## Overview
* Trained a model using the cropped images obtained from script crop right noise
* Increasing the size of data by doing augmentation is not yet implemented

# Import Libraries

In [14]:
import numpy as np # linear algebra
import pandas as pd # data processing, CSV file I/O (e.g. pd.read_csv)

#Deep Learning
import tensorflow as tf
from tensorflow import keras
from tensorflow.keras import layers as L
from tensorflow.keras.models import Sequential
from tensorflow.keras.preprocessing.image import ImageDataGenerator

import os
import cv2
import glob
import skimage.io as io
from skimage.color import rgb2gray

#Data Visualizations
import matplotlib.pyplot as plt
%matplotlib inline
import seaborn as sns

In [None]:
trainData = []
trainLabels = []

directory="/kaggle/input/cropped-data/cropped_characters/*/*"
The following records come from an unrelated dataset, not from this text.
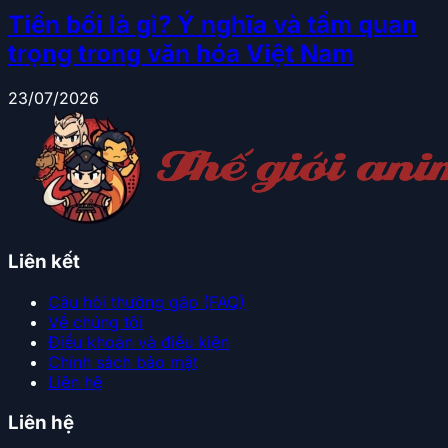
Tiền bối là gì? Ý nghĩa và tầm quan
trọng trong văn hóa Việt Nam
23/07/2026
Liên kết
Câu hỏi thường gặp (FAQ)
Về chúng tôi
Điều khoản và điều kiện
Chính sách bảo mật
Liên hệ
Liên hệ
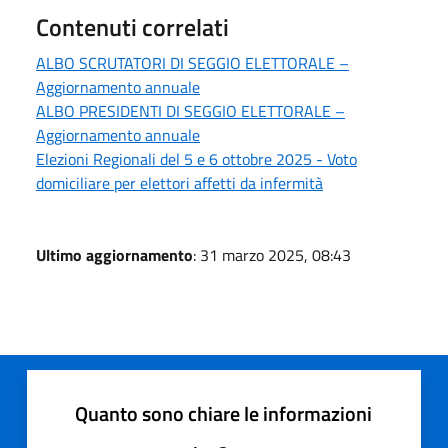
Contenuti correlati
ALBO SCRUTATORI DI SEGGIO ELETTORALE –
Aggiornamento annuale
ALBO PRESIDENTI DI SEGGIO ELETTORALE –
Aggiornamento annuale
Elezioni Regionali del 5 e 6 ottobre 2025 - Voto
domiciliare per elettori affetti da infermità
Ultimo aggiornamento
: 31 marzo 2025, 08:43
Quanto sono chiare le informazioni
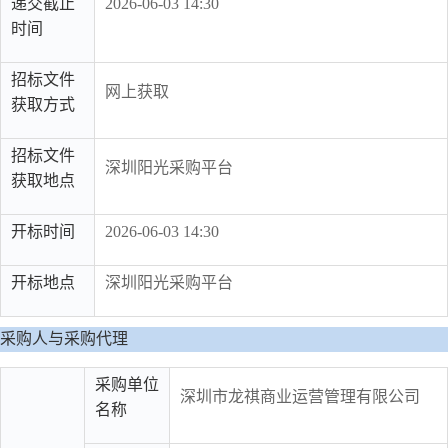
递交截止
2026-06-03 14:30
时间
招标文件
网上获取
获取方式
招标文件
深圳阳光采购平台
获取地点
开标时间
2026-06-03 14:30
开标地点
深圳阳光采购平台
采购人与采购代理
采购单位
深圳市龙祺商业运营管理有限公司
名称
paths = glob.glob(directory)
for path in paths:
    img = io.imread(path)
    trainData.append(img)
    img_label = path.split('/')[-2]
    trainLabels.append(img_label)

trainData = np.array(trainData)
trainLabels = np.array(trainLabels)

print(trainLabels.shape)
print(trainData.shape)
print(trainData[0].shape)

In [15]:
from tensorflow.keras.preprocessing.image import load_img, img_to_array, array_to_img

def change_size(image):
    img = array_to_img(image, scale=False) #returns PIL Image
    img = img.resize((75, 75)) #resize image
    arr = img_to_array(img) #convert back to array
    return arr.astype(np.float64)

In [16]:
train_datagen = ImageDataGenerator(rescale=1./255,
    shear_range=0.2,
    zoom_range=0.2,
    horizontal_flip=True,
    validation_split=0.2) # set validation split

train_generator = train_datagen.flow_from_directory(
    '/kaggle/input/cropped-data/cropped_characters',
    target_size=(75, 75),
    batch_size=20,
    class_mode='categorical',
    subset='training') # set as training data

validation_generator = train_datagen.flow_from_directory(
    '/kaggle/input/cropped-data/cropped_characters', # same directory as training data
    target_size=(75, 75),
    batch_size=20,
    class_mode='categorical',
    subset='validation') # set as validation data

We split the data into the train and validation sets. Here is the distribution of the split data.

In [18]:
sns.barplot(['train', 'valid'], [train_generator.n, validation_generator.n])

In [19]:
model = Sequential()

model.add(tf.keras.applications.resnet50.ResNet50(input_shape = (75, 75, 3), 
                                include_top = False, 
                                weights = 'imagenet'))

model.add(L.Flatten())
model.add(L.Dense(128, activation='relu'))
model.add(L.Dense(38, activation='softmax'))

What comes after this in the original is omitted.